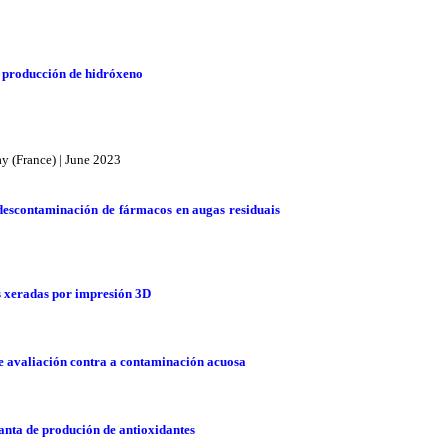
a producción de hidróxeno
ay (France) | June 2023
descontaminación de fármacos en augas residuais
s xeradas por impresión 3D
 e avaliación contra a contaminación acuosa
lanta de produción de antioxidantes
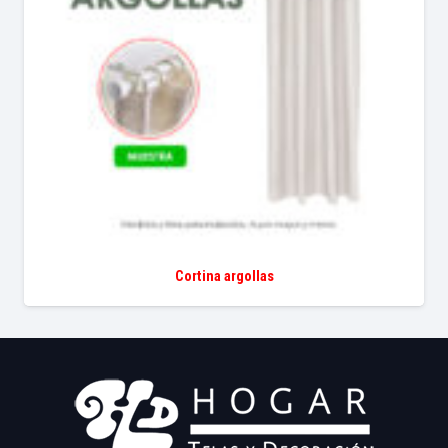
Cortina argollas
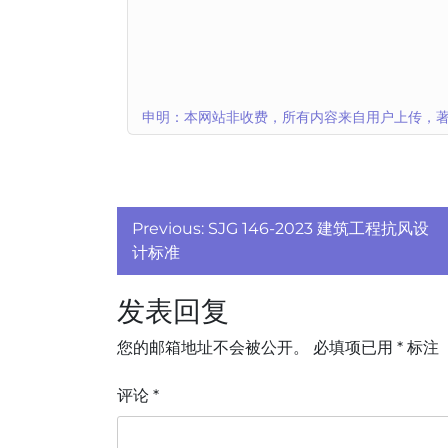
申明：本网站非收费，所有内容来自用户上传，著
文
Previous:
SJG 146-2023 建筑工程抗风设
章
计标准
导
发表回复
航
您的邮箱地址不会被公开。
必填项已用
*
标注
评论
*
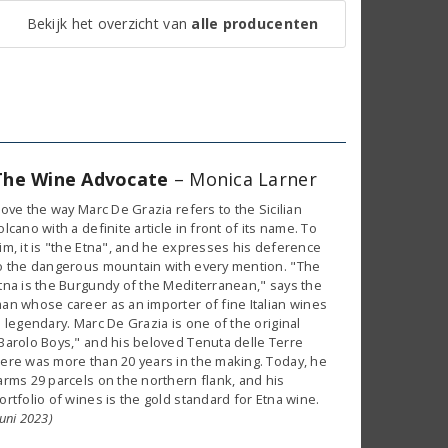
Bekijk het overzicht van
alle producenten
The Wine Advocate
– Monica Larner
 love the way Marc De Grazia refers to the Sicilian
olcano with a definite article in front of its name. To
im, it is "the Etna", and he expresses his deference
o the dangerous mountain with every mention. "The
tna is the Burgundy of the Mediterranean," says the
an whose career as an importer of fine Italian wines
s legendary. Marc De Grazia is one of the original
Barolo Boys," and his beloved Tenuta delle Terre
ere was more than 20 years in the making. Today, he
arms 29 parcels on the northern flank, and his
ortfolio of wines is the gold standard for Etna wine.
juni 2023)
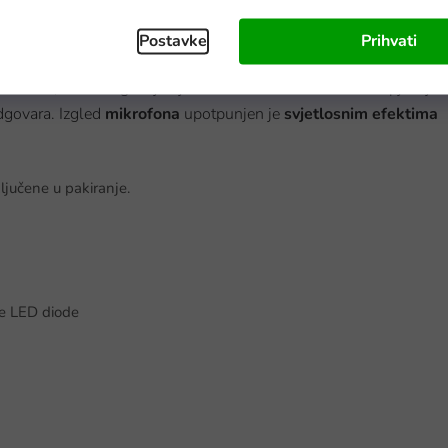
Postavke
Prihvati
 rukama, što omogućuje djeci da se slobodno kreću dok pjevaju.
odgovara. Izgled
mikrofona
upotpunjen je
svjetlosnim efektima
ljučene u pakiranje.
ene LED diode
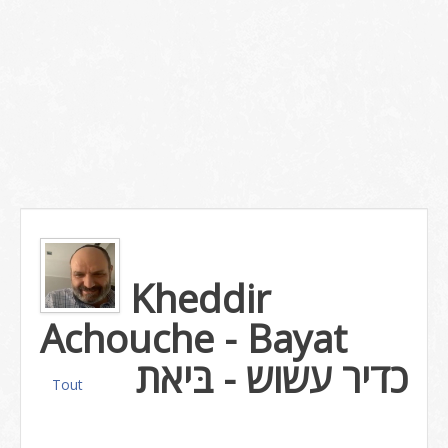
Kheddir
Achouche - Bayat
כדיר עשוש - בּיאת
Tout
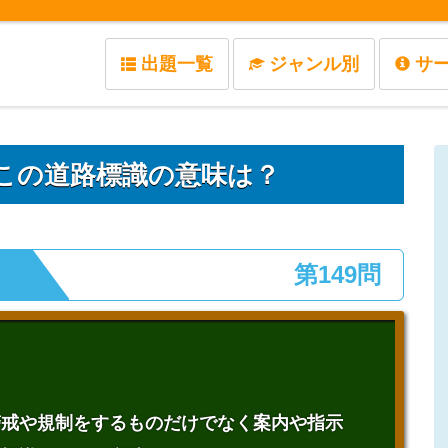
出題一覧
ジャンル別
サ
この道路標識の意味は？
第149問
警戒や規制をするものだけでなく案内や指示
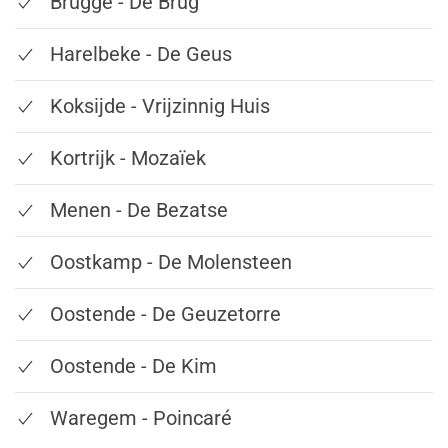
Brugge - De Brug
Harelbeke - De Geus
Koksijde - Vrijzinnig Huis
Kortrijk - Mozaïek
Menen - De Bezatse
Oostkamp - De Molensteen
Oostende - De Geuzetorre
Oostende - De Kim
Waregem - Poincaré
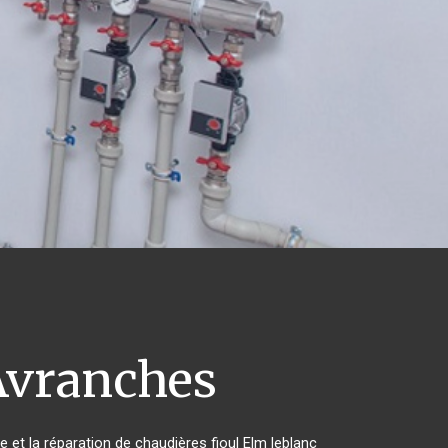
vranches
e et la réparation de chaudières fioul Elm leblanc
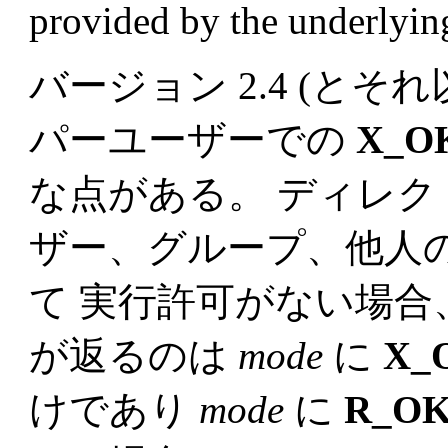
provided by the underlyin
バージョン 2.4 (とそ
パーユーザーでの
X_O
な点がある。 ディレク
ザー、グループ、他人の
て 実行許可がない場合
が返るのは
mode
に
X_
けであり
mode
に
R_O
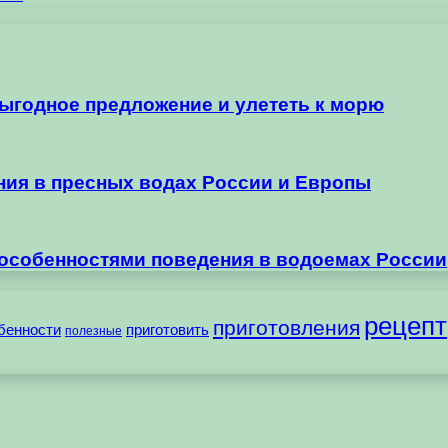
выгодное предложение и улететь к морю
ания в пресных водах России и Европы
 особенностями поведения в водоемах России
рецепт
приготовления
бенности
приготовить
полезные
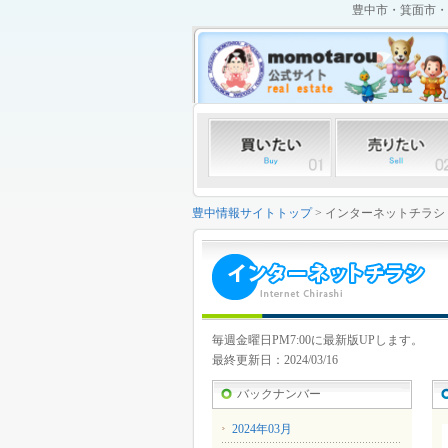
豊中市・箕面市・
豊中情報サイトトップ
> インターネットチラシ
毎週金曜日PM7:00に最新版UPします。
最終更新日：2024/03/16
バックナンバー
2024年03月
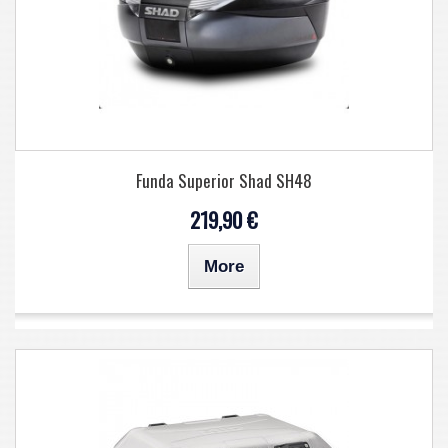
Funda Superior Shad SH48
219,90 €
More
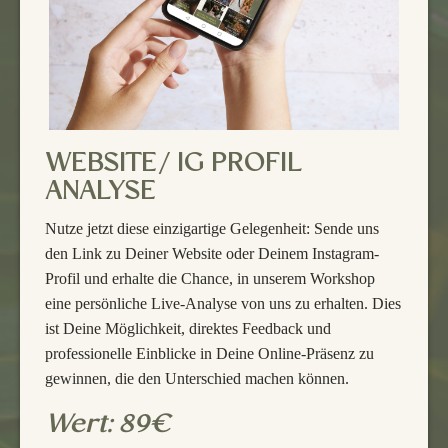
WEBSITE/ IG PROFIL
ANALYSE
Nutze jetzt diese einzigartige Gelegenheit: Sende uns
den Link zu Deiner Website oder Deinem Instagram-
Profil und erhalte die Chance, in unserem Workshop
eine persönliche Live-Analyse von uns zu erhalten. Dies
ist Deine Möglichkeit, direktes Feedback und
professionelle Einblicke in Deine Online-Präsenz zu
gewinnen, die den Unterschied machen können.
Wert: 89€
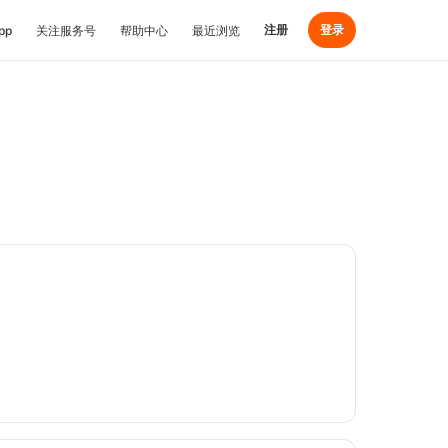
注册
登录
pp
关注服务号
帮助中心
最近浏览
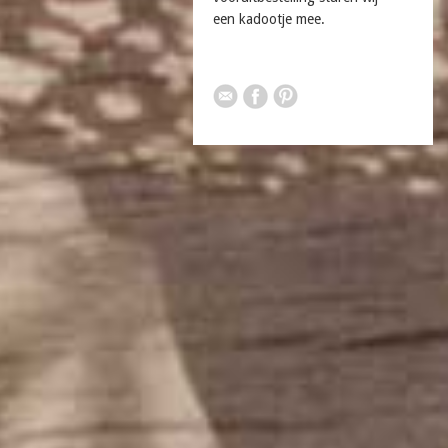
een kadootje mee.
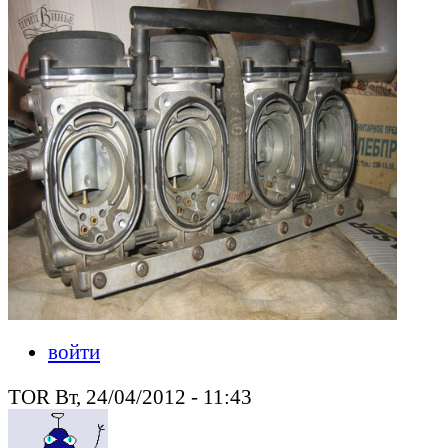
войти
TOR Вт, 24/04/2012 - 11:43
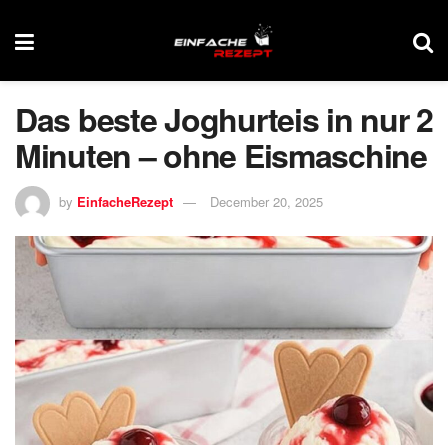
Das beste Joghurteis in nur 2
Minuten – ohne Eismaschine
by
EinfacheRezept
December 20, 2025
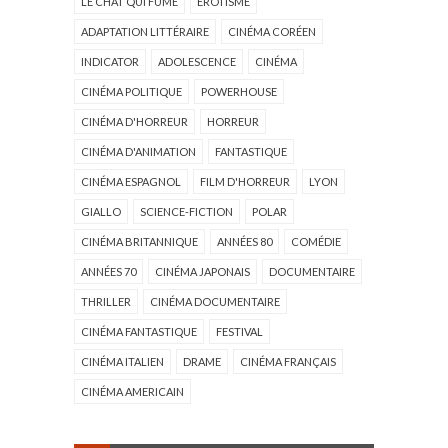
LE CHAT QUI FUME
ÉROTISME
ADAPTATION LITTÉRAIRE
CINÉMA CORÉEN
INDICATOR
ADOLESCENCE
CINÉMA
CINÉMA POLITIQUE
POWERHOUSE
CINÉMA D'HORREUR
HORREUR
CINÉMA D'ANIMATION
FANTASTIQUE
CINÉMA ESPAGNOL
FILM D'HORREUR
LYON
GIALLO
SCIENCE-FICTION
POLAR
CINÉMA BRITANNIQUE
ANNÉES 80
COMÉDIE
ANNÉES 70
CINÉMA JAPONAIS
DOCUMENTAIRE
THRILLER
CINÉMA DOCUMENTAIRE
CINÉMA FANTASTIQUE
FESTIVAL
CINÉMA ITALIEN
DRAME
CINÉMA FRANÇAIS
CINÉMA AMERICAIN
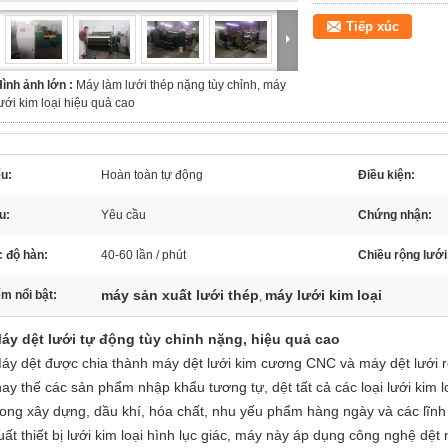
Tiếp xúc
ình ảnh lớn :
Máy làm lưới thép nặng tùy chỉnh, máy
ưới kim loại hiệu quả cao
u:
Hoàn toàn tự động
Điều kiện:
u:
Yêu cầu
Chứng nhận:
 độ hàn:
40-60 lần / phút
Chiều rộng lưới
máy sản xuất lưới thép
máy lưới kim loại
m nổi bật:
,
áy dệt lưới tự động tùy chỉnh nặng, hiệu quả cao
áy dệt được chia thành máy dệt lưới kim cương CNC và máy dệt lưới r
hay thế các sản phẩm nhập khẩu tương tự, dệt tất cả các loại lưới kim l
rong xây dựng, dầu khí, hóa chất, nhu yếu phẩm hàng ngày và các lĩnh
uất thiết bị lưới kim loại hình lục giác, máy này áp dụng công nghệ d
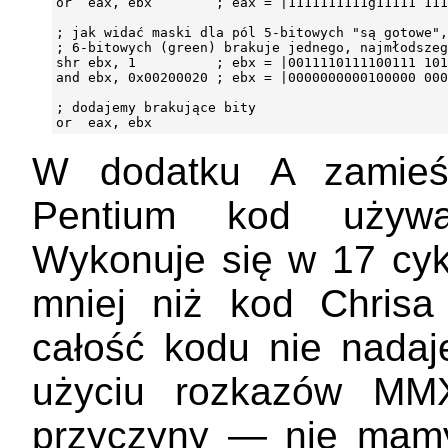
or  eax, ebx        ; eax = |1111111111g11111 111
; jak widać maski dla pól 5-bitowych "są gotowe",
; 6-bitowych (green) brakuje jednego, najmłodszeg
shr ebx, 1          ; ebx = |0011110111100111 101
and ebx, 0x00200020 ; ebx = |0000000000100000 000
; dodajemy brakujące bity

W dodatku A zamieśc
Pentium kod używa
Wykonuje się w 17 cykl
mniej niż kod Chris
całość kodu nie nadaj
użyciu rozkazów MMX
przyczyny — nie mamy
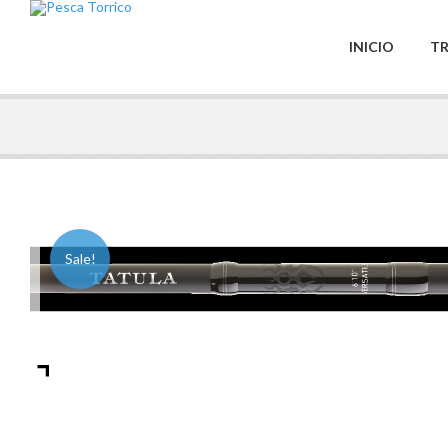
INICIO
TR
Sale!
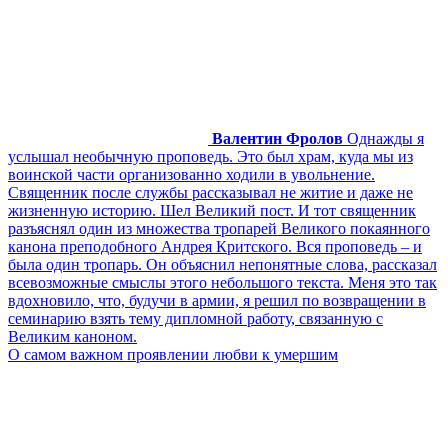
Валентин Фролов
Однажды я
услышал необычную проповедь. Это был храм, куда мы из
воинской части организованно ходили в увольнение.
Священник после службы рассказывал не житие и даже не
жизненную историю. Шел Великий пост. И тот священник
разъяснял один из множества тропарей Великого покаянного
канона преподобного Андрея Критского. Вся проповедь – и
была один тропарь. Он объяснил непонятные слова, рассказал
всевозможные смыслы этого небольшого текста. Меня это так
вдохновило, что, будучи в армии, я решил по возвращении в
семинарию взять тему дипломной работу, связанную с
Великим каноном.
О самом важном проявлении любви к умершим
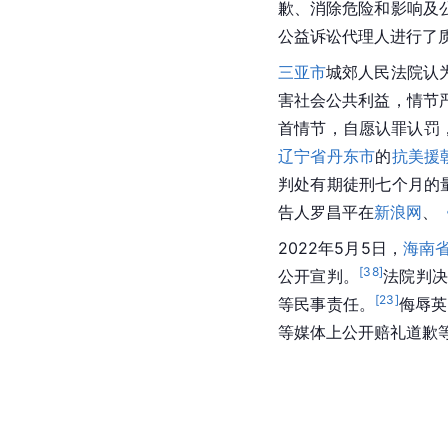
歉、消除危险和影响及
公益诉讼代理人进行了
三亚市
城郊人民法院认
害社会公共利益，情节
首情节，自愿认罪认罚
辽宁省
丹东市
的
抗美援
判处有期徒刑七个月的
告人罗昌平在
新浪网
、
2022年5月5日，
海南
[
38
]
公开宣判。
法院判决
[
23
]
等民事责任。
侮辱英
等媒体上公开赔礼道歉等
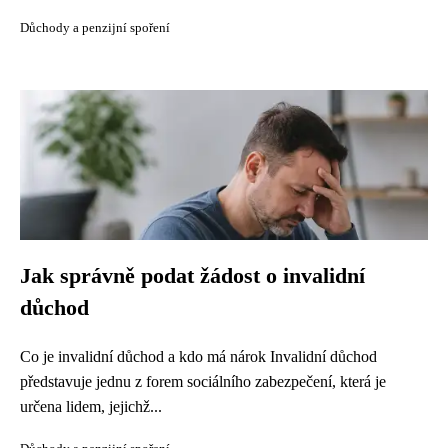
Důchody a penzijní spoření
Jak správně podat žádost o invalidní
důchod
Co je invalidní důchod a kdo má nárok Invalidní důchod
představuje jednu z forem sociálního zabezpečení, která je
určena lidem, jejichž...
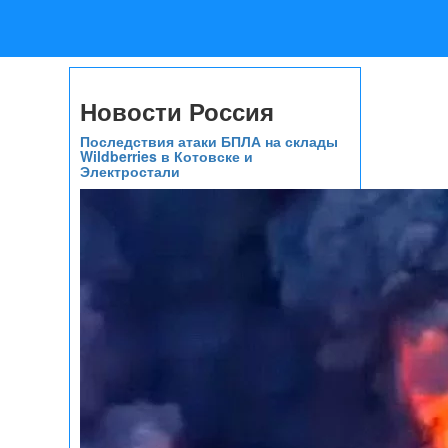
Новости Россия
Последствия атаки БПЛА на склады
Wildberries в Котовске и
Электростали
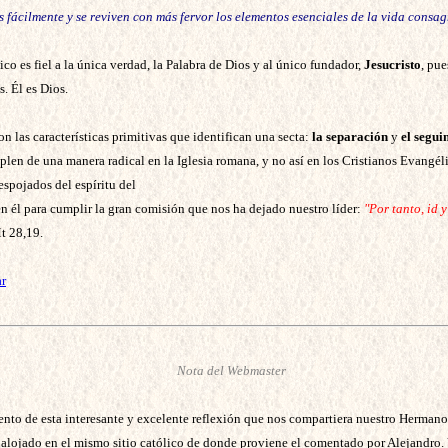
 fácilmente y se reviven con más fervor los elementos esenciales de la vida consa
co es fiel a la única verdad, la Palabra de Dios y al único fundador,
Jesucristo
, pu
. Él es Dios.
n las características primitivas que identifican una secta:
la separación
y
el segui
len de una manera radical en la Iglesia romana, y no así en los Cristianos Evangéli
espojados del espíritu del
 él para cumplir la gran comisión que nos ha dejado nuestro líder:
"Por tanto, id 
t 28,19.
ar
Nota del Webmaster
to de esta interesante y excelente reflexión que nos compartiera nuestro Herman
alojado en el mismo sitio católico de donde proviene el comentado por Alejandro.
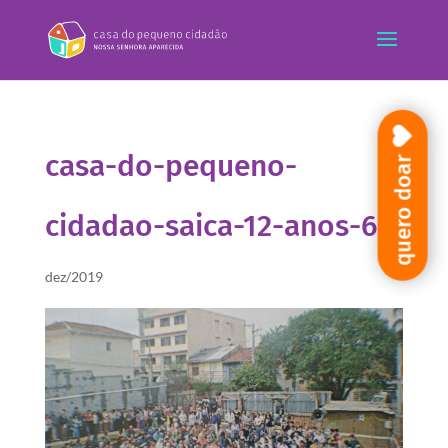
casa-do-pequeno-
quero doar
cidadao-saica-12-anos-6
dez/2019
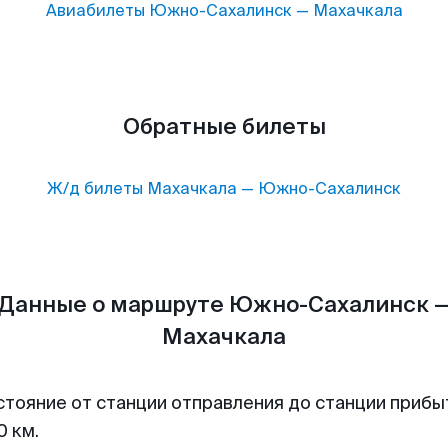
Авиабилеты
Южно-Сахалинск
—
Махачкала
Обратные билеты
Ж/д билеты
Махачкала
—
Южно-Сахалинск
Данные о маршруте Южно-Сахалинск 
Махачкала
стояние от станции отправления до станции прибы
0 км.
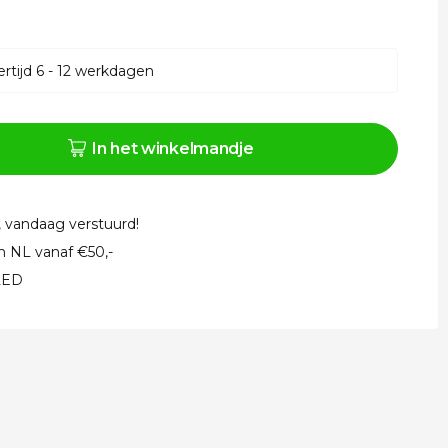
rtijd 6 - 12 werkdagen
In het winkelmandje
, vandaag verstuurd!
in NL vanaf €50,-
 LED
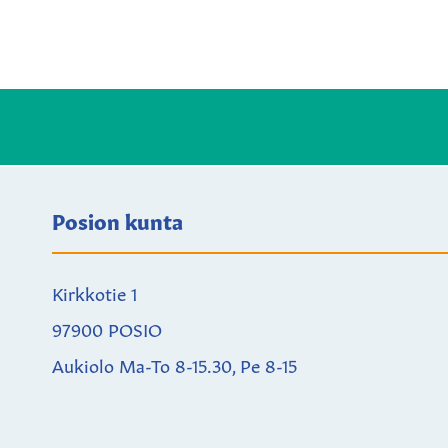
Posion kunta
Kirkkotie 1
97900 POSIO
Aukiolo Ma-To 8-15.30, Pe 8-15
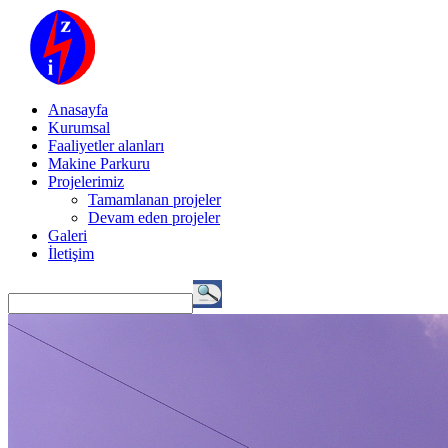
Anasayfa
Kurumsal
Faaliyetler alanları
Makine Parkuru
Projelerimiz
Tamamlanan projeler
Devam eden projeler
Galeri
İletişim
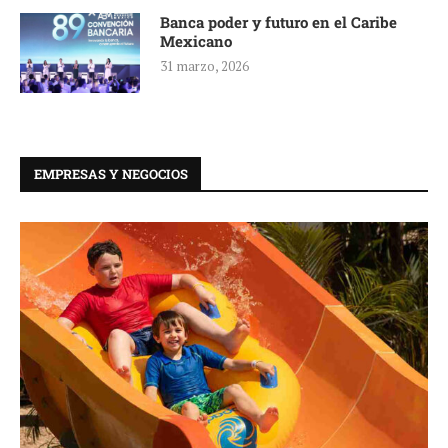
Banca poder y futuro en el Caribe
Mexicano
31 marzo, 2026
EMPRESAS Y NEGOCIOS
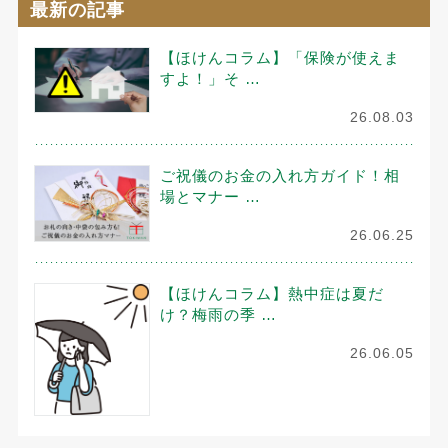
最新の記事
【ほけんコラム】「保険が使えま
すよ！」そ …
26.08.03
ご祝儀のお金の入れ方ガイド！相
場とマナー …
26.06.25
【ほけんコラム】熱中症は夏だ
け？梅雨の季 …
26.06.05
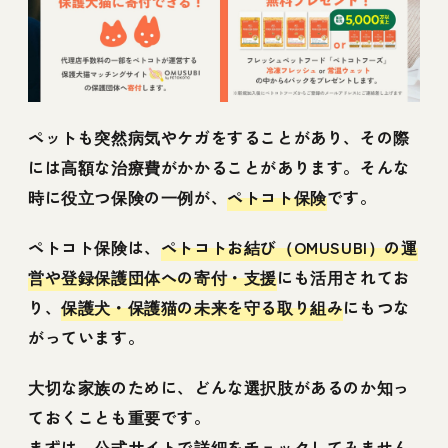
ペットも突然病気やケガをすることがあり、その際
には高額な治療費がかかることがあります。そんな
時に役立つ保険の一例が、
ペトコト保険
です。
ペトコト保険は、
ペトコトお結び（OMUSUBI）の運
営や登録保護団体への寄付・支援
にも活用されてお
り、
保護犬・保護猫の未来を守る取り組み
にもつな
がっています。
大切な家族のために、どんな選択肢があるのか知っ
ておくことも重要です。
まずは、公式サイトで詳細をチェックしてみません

[Description of the task] Please return only the lines from the top of the data through the line with "Achouche - Bayat", exactly as written, and drop every picture.

[Written answer]
a producción de hidróxeno
ay (France) | June 2023
descontaminación de fármacos en augas residuais
s xeradas por impresión 3D
 e avaliación contra a contaminación acuosa
lanta de produción de antioxidantes
Cortina argollas
申明：本网站非收费，所有内容来自用户上传，著
文
Previous:
SJG 146-2023 建筑工程抗风设
章
计标准
导
发表回复
航
您的邮箱地址不会被公开。
必填项已用
*
标注
评论
*
Bekijk het overzicht van
alle producenten
The Wine Advocate
– Monica Larner
 love the way Marc De Grazia refers to the Sicilian
olcano with a definite article in front of its name. To
im, it is "the Etna", and he expresses his deference
o the dangerous mountain with every mention. "The
tna is the Burgundy of the Mediterranean," says the
an whose career as an importer of fine Italian wines
s legendary. Marc De Grazia is one of the original
Barolo Boys," and his beloved Tenuta delle Terre
ere was more than 20 years in the making. Today, he
arms 29 parcels on the northern flank, and his
ortfolio of wines is the gold standard for Etna wine.
juni 2023)
Postavke
Prihvati
 rukama, što omogućuje djeci da se slobodno kreću dok pjevaju.
odgovara. Izgled
mikrofona
upotpunjen je
svjetlosnim efektima
ljučene u pakiranje.
ene LED diode
Kheddir
Achouche - Bayat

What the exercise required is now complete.